Até a sineta da capela foi oferecida, por esmola de pro­messa. O Çabricante encar­regado de fazer o sino grande da igreja, prometeu ao Senhor do Palheirinho uma sineta, se a sua obra saísse perfeita da fundição. Como o sino saiu um dos melhores que por aí há, cumpriu então a promessa, que de bem pouco valeu, porque passados alguns anos a sineta foi roubada.

Parece que daí em diante, habitando junto da sua capela, aonde iam orar todos os dias, com uma imagem semelhante à do senhor de Matosinhos, as velhas do Palheirinho deveriam redobrar de influência os seus milagres.

Pois nada disso. Muito ao contrário do que era de esperar, nunca mais a crença popular teve o entusiasmo da fé que tinha até aí, com as velhas da capela. Os milagres começaram a diminuir, que foi coisa a olhos vistos; de forma que as pobres mulheres, que pouco tempo também duraram, pressentiram, já próximas da morte, a decadência da sua obra.

Com a morte delas, extinguiu-se de todo a popularidade da crença; e há muitos anos já que ninguém fala dos milagres do Senhor do Palheirinho".

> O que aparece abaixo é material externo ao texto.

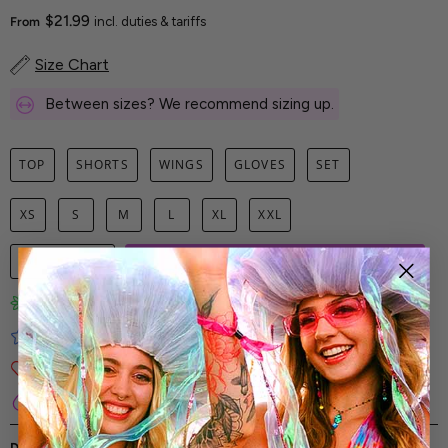
$21.99
From
incl. duties & tariffs
Size Chart
Between sizes? We recommend sizing up.
TOP
SHORTS
WINGS
GLOVES
SET
XS
S
M
L
XL
XXL
1
ADD TO CART
Limited-Edition Art Prints
Tested for Ideal Comfortable Fit
Soft and Premium Fabrics
Secure & Reliable Payment Process
DESCRIPTION
SHIPPING & RETURNS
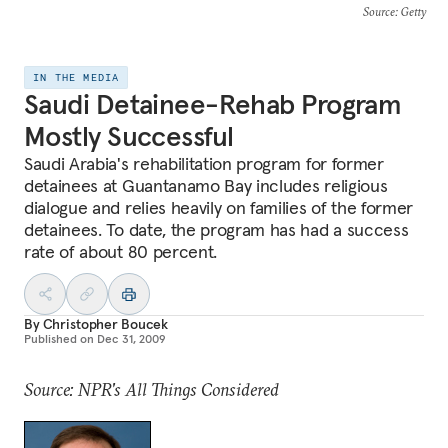
Source
: Getty
IN THE MEDIA
Saudi Detainee-Rehab Program
Mostly Successful
Saudi Arabia's rehabilitation program for former
detainees at Guantanamo Bay includes religious
dialogue and relies heavily on families of the former
detainees. To date, the program has had a success
rate of about 80 percent.
By
Christopher Boucek
Published on
Dec 31, 2009
Source: NPR's All Things Considered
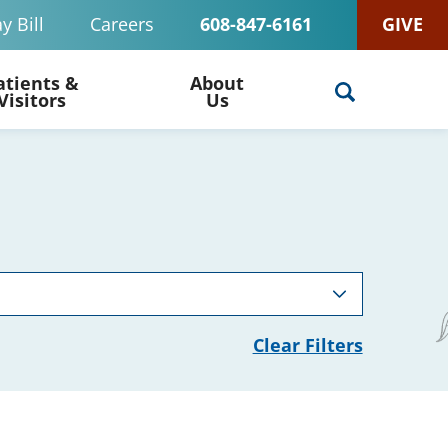
y Bill
Careers
608-847-6161
GIVE
atients &
About
Visitors
Us
Clear Filters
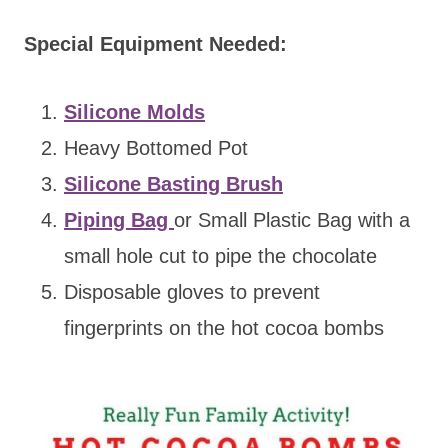
Special Equipment Needed:
Silicone Molds
Heavy Bottomed Pot
Silicone Basting Brush
Piping Bag
or Small Plastic Bag with a
small hole cut to pipe the chocolate
Disposable gloves to prevent
fingerprints on the hot cocoa bombs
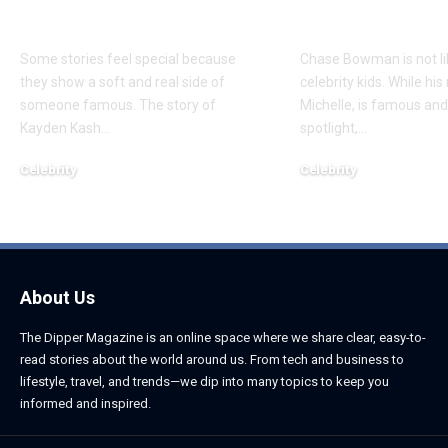
Daughter
Son
Some stories feel special because
Chase Bowman is not l
they show a soft and real side of
celebrity kids. While his
someone famous. The story of
Michelle, is famous and
Kayden Kash
…
spotlight,
…
Celebrity
Celebrity
June 1, 2026
June 1, 2026
About Us
The Dipper Magazine is an online space where we share clear, easy-to-
read stories about the world around us. From tech and business to
lifestyle, travel, and trends—we dip into many topics to keep you
informed and inspired.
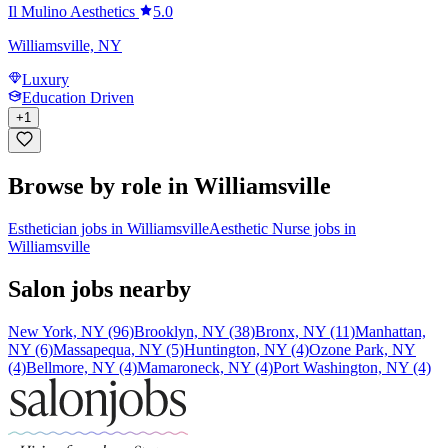
Il Mulino Aesthetics
5.0
Williamsville, NY
Luxury
Education Driven
+
1
Browse by role in Williamsville
Esthetician jobs in Williamsville
Aesthetic Nurse jobs in
Williamsville
Salon jobs nearby
New York, NY (96)
Brooklyn, NY (38)
Bronx, NY (11)
Manhattan,
NY (6)
Massapequa, NY (5)
Huntington, NY (4)
Ozone Park, NY
(4)
Bellmore, NY (4)
Mamaroneck, NY (4)
Port Washington, NY (4)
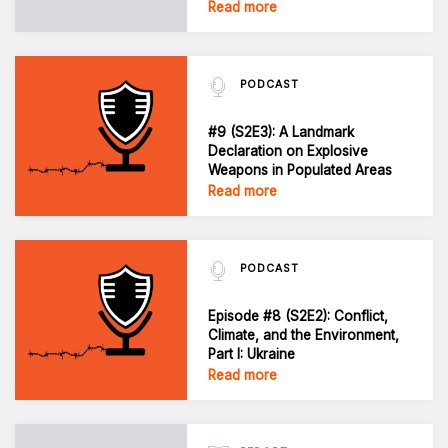
Read more
PODCAST
#9 (S2E3): A Landmark
Declaration on Explosive
Weapons in Populated Areas
Read more
PODCAST
Episode #8 (S2E2): Conflict,
Climate, and the Environment,
Part I: Ukraine
Read more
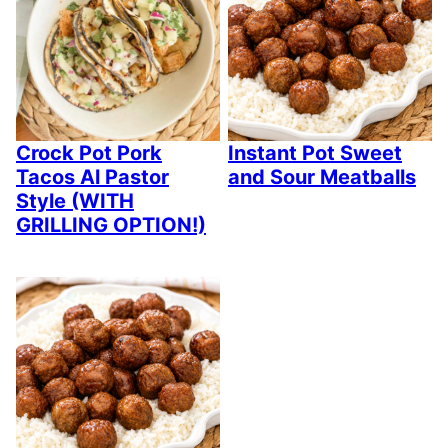
Crock Pot Pork
Instant Pot Sweet
Tacos Al Pastor
and Sour Meatballs
Style (WITH
GRILLING OPTION!)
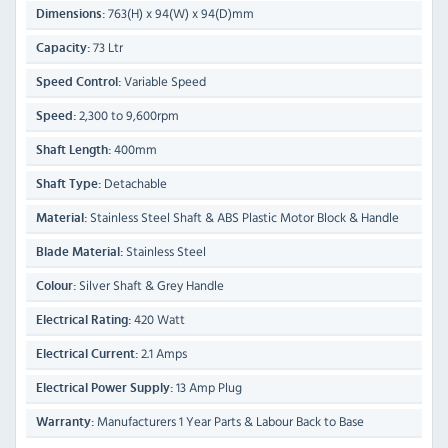
763(H) x 94(W) x 94(D)mm
Dimensions:
73 Ltr
Capacity:
Variable Speed
Speed Control:
2,300 to 9,600rpm
Speed:
400mm
Shaft Length:
Detachable
Shaft Type:
Stainless Steel Shaft & ABS Plastic Motor Block & Handle
Material:
Stainless Steel
Blade Material:
Silver Shaft & Grey Handle
Colour:
420 Watt
Electrical Rating:
2.1 Amps
Electrical Current:
13 Amp Plug
Electrical Power Supply:
Manufacturers 1 Year Parts & Labour Back to Base
Warranty:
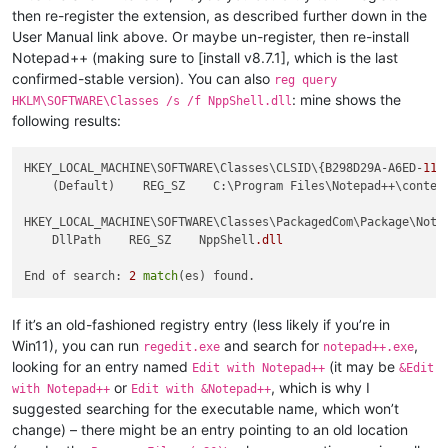
then re-register the extension, as described further down in the
User Manual link above. Or maybe un-register, then re-install
Notepad++ (making sure to [install v8.7.1], which is the last
confirmed-stable version). You can also
reg query
: mine shows the
HKLM\SOFTWARE\Classes /s /f NppShell.dll
following results:
HKEY_LOCAL_MACHINE\SOFTWARE\Classes\CLSID\{B298D29A-A6ED-
11
D
    (Default)    REG_SZ    C:\Program Files\Notepad++\context
HKEY_LOCAL_MACHINE\SOFTWARE\Classes\PackagedCom\Package\Note
    DllPath    REG_SZ    NppShell
.dll
End of search: 
2
match
If it’s an old-fashioned registry entry (less likely if you’re in
Win11), you can run
and search for
,
regedit.exe
notepad++.exe
looking for an entry named
(it may be
Edit with Notepad++
&Edit
or
, which is why I
with Notepad++
Edit with &Notepad++
suggested searching for the executable name, which won’t
change) – there might be an entry pointing to an old location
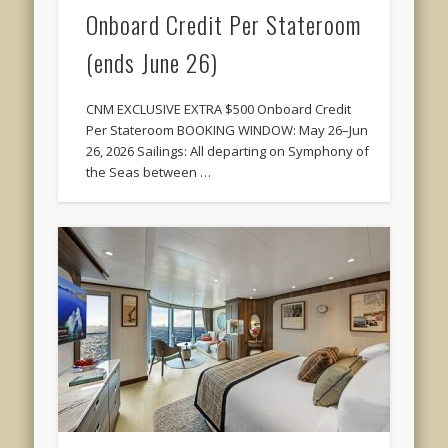
Onboard Credit Per Stateroom
(ends June 26)
CNM EXCLUSIVE EXTRA $500 Onboard Credit
Per Stateroom BOOKING WINDOW: May 26–Jun
26, 2026 Sailings: All departing on Symphony of
the Seas between …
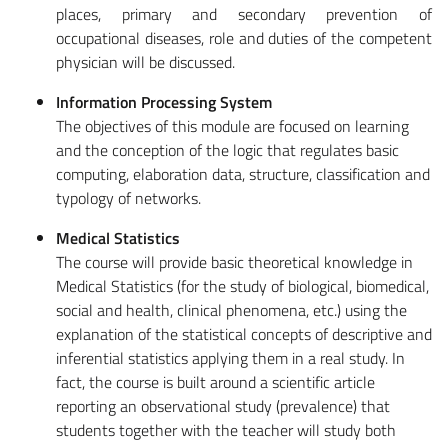
places, primary and secondary prevention of
occupational diseases, role and duties of the competent
physician will be discussed.
Information Processing System
The objectives of this module are focused on learning
and the conception of the logic that regulates basic
computing, elaboration data, structure, classification and
typology of networks.
Medical Statistics
The course will provide basic theoretical knowledge in
Medical Statistics (for the study of biological, biomedical,
social and health, clinical phenomena, etc.) using the
explanation of the statistical concepts of descriptive and
inferential statistics applying them in a real study. In
fact, the course is built around a scientific article
reporting an observational study (prevalence) that
students together with the teacher will study both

Mais tarde a capela passa a ser administrada pela Junta da Paróquia e posteriormente é incorporada nos bens da abadia.

As alminhas

O pintor Alvares de Andrade, que no reinado de D. Filipe 1 de Portugal trabalhava para a corte, destacou-se na pintura religiosa, sobretudo pelos seus painéis que representavam, sistematicamente, as almas dos defuntos a arder nas chamas do Purgatório. De Lisboa, estas representações espalharam-se pelo resto do país e foi então que o povo começou a designá-las por "Alminhas". Toda a gente as conhece e em todas as freguesias encontramos testemunhos deste fervor religioso. Avintes não foge à regra com um exemplo de "Alminhas" bastante bonito que se encontra no lugar de Campos, mandadas erigir por José Car­doso em 1851, tendo no seu inte­rior um Cristo pintado na cruz de granito.

 
Os cruzeiros

Uma outra prova da fé popular são os cruzeiros, que também se encontram por toda a parte e foram, alguns deles, o centro a partir do qual se desenvolveram os aglomerados populacionais. Outros há que deram origem a capelas, como se supõe ter sido o caso da do Senhor dos Aflitos no adro da nossa igreja.

Em Avintes destacamos o cruzeiro situado no lugar de Avintes, tão antigo como tosco, talhado em granito, e o do Senhor dos Aflitos que já referimos.

Temos ainda o Cruzeiro do Alferes levantado em 1737, no cruzamento da rua 5 de Outubro com a rua da Escola Central. O seu nome deriva do facto de ter sido um antigo alferes que o mandou construir. No alto do pedestal encontra-se a imagem da Senhora do Bom Sucesso.

O Padrão Vermelho, que dá o nome ao lugar, é um cruzeiro sem nada que mereça destaque a não ser a inscrição que se encontra na pedra:

NA ERA D 1709 FES ESTE PADRAM MANOE L DA CV NHA RESEM HVM 
P ADRE NOSO PE LAS ALMAS

Avintes é das freguesias do concelho que mais cruzeiros reúne. Até há bem pouco tempo, havia o costume de os enfeitar com flores no dia 2 de Maio. Depois de decorados, pendurava-se nos seus braços um cordão de malmequeres silvestres com o seu amarelo forte a imitar o ouro e em seguida era a festa, com foguetes, danças e comes e bebes.